Sarkis Hatspanian: DOĞAN TARKAN’IN ANISINA

HatspanianBundan sadece bir-iki hafta öncesine kadar DSİP Başkanı olan Doğan Tarkan’ı yaşarken tanıma şerefine nail olamamışlardanım. Dün sosyal medyadan öğrendiğim vefat haberinden saatler sonra eski bir dostumun ulaştırdığı bir iletiyle onun 12 Eylül sonrası Suriye ve Lübnan’da geçirdiği dönemin şahitlik kırıntısı sayılacak bilgiler edindim. Onun Ermeni meselesiyle tanışma döneminin temelini teşkil ettiğine inandığım bu şahitliğin topluma ulaştırılmasını önemsediğimden, bu bilginin sosyal medyada paylaşılması gerektiğini düşündüm.

“Doğan’ı, 1982’de Beyrut’ta Filistin Kurtuluş Örgütü bünyesinde uzun zamandır önemli konumda görevlerde bulunan marksist görüşlü hısımım Garabet A. vasıtasıyla tanıdım. Halkımıza yapılan soykırım sonucu binyıllardır yaşadığı Kilikia’dan Lübnan’a sığınan ailemin evde Türkçe konuşmayı sürdürmesi nedeniyle iyi-kötü öğrenmiş olduğum “köylü ağzı” Türkçemle onunla anlaşabiliyordum. Benden üç yaş küçük kardeşim ASALA’nın Bekaa’da bulunan askeri kampında eğitilmekte olan gönüllülerdendi ve bu nedenle de kampın hemen yanındaki KURTULUŞ örgütünün askeri kampında eğitilen birçok üyesiyle yakın dostluğu vardı. Doğan’ın da üyesi olduğu marksist bir hareket olan bu örgüt, böylelikle hem FKÖ kadrolarından hısımımız Garabet A., hem de ASALA üyesi öz kardeşim gibi zorunlu sürgüne mahküm edilmiş daha nice Ermeni insanla Suriye ve Lübnan’da kurulan dostça ilişkiler sayesinde, halkımızın haklı ve adil davasını oldukça yakından tanıyabilme olanağına sahip olmuştu.

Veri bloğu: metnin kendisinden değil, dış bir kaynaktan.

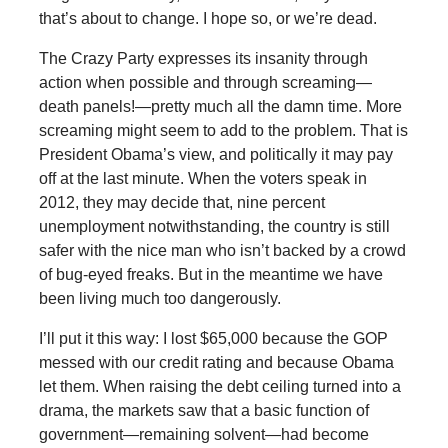
that’s about to change. I hope so, or we’re dead.
The Crazy Party expresses its insanity through
action when possible and through screaming—
death panels!—pretty much all the damn time. More
screaming might seem to add to the problem. That is
President Obama’s view, and politically it may pay
off at the last minute. When the voters speak in
2012, they may decide that, nine percent
unemployment notwithstanding, the country is still
safer with the nice man who isn’t backed by a crowd
of bug-eyed freaks. But in the meantime we have
been living much too dangerously.
I’ll put it this way: I lost $65,000 because the GOP
messed with our credit rating and because Obama
let them. When raising the debt ceiling turned into a
drama, the markets saw that a basic function of
government—remaining solvent—had become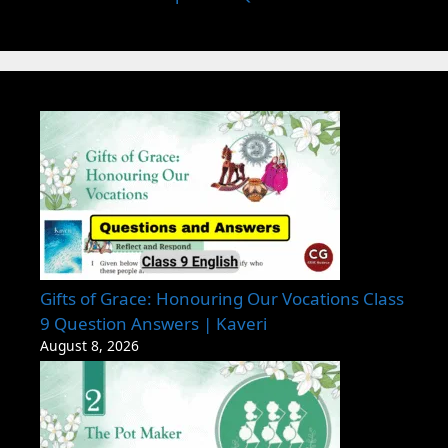
Gifts of Grace: Honouring Our Vocations Class
9 Question Answers | Kaveri
August 8, 2026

Ermeni meselesiyle tanışıklığı işte 12 Eylül sonrasındaki bu yıllara dayanan Doğan’ın oradan Avrupa’ya ulaşmasında da Ermeni dostların yardımlarını esirgemediğini bu vesileyle tarihe bir not düşerek, onun İngiltere’de bulunduğu yıllarda aramızdaki ilişkilerin kesilmesinden çok ama çok uzun yıllar sonra da olsa Doğan’ın hem de Ermeni meselesiyle ilgili İstanbul’dan duyulan sesi yine sıcak ve bir o kadar da samimi olmuş ve O 24 aralık 2011 günü başkanı olduğu partinin kendi imzasını taşıyan bildirisinde aşağıdaki açıklamayı yapmıştı:

“Ermeni Soykırımı’nı tanıyın!”

Fransa’da Ermeni Soykırımı’nın inkârını engelleyen yasanın onaylanması, Türkiye’deki milliyetçileri ve ırkçıları ayağa kaldırdı. Meclis’te AKP, CHP ve MHP hemen mutabakat sağladı. Hükümet Fransa’ya yaptırım kararı aldı. Kamuoyunda ise yasanın sağcı Sarkozy’nin Türkiye’ye karşı politik bir hamlesi olup olmadığı, soykırımın inkârının ifade özgürlüğünü engelleyip engellemediği tartışılıyor.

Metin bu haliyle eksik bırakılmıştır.